Start of RECORDS SUPPLIED

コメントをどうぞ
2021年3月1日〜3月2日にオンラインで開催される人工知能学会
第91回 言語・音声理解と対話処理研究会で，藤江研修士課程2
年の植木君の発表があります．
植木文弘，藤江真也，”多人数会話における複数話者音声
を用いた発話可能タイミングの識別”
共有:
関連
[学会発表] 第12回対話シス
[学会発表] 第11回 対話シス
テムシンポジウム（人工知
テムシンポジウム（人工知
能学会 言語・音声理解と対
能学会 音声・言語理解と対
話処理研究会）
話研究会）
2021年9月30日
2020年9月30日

End of RECORDS SUPPLIED
Start of RECORDS SUPPLIED

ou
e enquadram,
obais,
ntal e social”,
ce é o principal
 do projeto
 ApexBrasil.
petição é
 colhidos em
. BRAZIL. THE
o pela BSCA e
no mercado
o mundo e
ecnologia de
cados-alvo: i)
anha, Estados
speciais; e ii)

End of RECORDS SUPPLIED
Start of RECORDS SUPPLIED

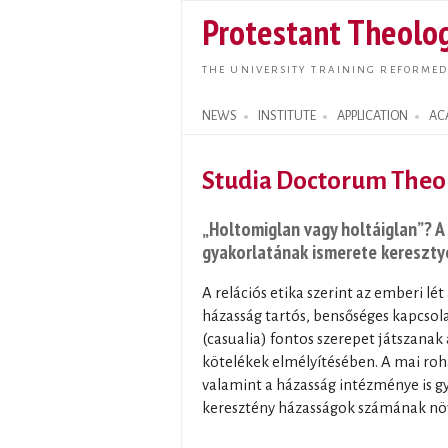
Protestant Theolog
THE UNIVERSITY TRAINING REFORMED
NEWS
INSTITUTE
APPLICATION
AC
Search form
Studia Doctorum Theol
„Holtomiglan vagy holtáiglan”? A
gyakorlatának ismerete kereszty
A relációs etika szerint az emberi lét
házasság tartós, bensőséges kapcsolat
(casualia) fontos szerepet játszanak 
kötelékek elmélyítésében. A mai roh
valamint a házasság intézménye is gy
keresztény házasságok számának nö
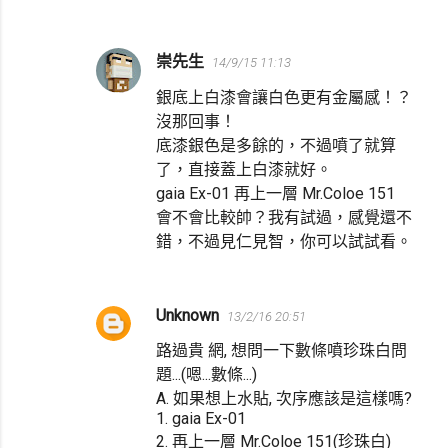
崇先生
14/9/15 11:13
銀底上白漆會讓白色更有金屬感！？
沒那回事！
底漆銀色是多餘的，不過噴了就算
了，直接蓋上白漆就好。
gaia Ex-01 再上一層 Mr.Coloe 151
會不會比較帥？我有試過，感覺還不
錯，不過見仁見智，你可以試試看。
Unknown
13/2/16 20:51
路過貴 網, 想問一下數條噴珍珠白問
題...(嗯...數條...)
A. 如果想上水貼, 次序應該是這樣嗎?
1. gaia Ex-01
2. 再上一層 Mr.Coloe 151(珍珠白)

End of RECORDS SUPPLIED

WORK TO COMPLETE
The expected output is the lines above from the one containing "(casualia) fontos szerepet játszanak" to the one containing "2. 再上一層 Mr.Coloe 151(珍珠白)", both ends included, reproduced exactly with every picture left out.

WRITTEN RESPONSE
(casualia) fontos szerepet játszanak 
kötelékek elmélyítésében. A mai roh
valamint a házasság intézménye is gy
keresztény házasságok számának nö
崇先生
14/9/15 11:13
銀底上白漆會讓白色更有金屬感！？
沒那回事！
底漆銀色是多餘的，不過噴了就算
了，直接蓋上白漆就好。
gaia Ex-01 再上一層 Mr.Coloe 151
會不會比較帥？我有試過，感覺還不
錯，不過見仁見智，你可以試試看。
Unknown
13/2/16 20:51
路過貴 網, 想問一下數條噴珍珠白問
題...(嗯...數條...)
A. 如果想上水貼, 次序應該是這樣嗎?
1. gaia Ex-01
2. 再上一層 Mr.Coloe 151(珍珠白)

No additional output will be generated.